## What is being asked
Each line from the beginning of the entries below through the line that includes "メディアマネージャー (588, 71)" must be returned exactly as given.

## Exercise data

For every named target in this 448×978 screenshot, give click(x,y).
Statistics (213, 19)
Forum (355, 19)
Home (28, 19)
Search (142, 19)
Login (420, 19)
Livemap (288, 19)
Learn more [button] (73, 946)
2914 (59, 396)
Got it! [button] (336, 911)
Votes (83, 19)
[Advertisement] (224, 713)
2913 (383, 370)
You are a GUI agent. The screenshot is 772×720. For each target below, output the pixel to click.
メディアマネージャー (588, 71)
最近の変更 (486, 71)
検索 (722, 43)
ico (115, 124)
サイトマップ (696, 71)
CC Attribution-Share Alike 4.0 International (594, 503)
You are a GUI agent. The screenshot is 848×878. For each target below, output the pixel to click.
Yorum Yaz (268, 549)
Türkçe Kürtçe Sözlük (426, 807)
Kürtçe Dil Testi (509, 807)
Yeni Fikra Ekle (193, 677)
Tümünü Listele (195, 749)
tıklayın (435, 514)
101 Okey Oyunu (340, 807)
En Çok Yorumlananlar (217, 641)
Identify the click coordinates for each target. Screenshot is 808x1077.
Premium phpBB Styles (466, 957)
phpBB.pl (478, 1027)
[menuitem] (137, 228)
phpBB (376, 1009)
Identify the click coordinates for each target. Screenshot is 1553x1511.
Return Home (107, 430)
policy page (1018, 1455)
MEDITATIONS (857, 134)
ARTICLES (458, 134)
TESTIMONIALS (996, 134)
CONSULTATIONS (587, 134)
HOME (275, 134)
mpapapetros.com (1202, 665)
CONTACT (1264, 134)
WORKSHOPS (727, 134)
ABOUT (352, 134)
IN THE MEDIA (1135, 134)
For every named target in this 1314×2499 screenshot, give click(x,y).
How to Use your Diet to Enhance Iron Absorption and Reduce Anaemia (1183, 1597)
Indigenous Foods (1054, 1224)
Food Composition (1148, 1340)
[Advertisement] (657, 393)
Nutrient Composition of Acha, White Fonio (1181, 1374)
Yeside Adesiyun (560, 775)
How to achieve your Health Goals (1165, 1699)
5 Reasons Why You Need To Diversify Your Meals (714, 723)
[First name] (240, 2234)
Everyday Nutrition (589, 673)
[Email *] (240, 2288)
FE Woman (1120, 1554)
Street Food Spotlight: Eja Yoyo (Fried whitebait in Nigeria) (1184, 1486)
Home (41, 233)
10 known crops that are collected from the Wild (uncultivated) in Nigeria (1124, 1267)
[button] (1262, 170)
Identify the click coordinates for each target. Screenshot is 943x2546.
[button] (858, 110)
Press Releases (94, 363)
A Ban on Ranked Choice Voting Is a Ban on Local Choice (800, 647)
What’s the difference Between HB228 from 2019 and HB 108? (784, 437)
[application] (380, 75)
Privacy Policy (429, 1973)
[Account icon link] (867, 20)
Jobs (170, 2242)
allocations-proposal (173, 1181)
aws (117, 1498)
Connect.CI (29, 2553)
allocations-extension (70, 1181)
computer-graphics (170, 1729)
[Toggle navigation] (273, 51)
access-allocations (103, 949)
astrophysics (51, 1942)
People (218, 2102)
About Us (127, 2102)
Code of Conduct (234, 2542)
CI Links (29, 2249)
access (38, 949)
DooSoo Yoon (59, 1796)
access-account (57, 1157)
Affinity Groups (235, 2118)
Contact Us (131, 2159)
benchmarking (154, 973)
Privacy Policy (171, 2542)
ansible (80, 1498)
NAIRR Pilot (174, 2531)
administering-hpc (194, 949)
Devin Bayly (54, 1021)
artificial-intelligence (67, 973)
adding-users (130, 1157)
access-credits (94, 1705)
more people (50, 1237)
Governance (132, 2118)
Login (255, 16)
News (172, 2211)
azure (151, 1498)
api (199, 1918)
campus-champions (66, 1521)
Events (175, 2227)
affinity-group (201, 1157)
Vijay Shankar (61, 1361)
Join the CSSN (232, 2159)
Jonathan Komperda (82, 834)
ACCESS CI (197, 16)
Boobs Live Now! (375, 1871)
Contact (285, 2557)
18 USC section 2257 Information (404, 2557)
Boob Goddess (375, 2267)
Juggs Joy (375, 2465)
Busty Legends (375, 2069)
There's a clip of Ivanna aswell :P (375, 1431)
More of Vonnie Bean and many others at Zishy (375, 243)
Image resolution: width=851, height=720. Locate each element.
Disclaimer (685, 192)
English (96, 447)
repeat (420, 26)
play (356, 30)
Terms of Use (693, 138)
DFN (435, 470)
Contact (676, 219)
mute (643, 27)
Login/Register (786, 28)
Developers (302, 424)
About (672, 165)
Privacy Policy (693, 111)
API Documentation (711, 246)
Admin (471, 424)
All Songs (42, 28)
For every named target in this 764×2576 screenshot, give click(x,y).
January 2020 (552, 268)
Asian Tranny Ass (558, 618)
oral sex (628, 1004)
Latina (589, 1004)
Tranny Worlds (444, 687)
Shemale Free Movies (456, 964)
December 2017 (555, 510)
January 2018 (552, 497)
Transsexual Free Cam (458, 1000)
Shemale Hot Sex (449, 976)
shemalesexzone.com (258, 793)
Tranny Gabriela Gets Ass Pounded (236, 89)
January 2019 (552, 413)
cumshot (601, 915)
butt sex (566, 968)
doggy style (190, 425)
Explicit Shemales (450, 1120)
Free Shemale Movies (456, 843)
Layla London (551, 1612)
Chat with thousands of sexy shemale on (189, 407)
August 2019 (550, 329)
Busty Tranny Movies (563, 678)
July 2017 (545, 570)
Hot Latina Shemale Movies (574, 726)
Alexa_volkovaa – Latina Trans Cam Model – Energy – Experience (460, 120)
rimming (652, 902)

## Your solution
For every named target in this 448×978 screenshot, give click(x,y).
Statistics (213, 19)
Forum (355, 19)
Home (28, 19)
Search (142, 19)
Login (420, 19)
Livemap (288, 19)
Learn more [button] (73, 946)
2914 (59, 396)
Got it! [button] (336, 911)
Votes (83, 19)
[Advertisement] (224, 713)
2913 (383, 370)
You are a GUI agent. The screenshot is 772×720. For each target below, output the pixel to click.
メディアマネージャー (588, 71)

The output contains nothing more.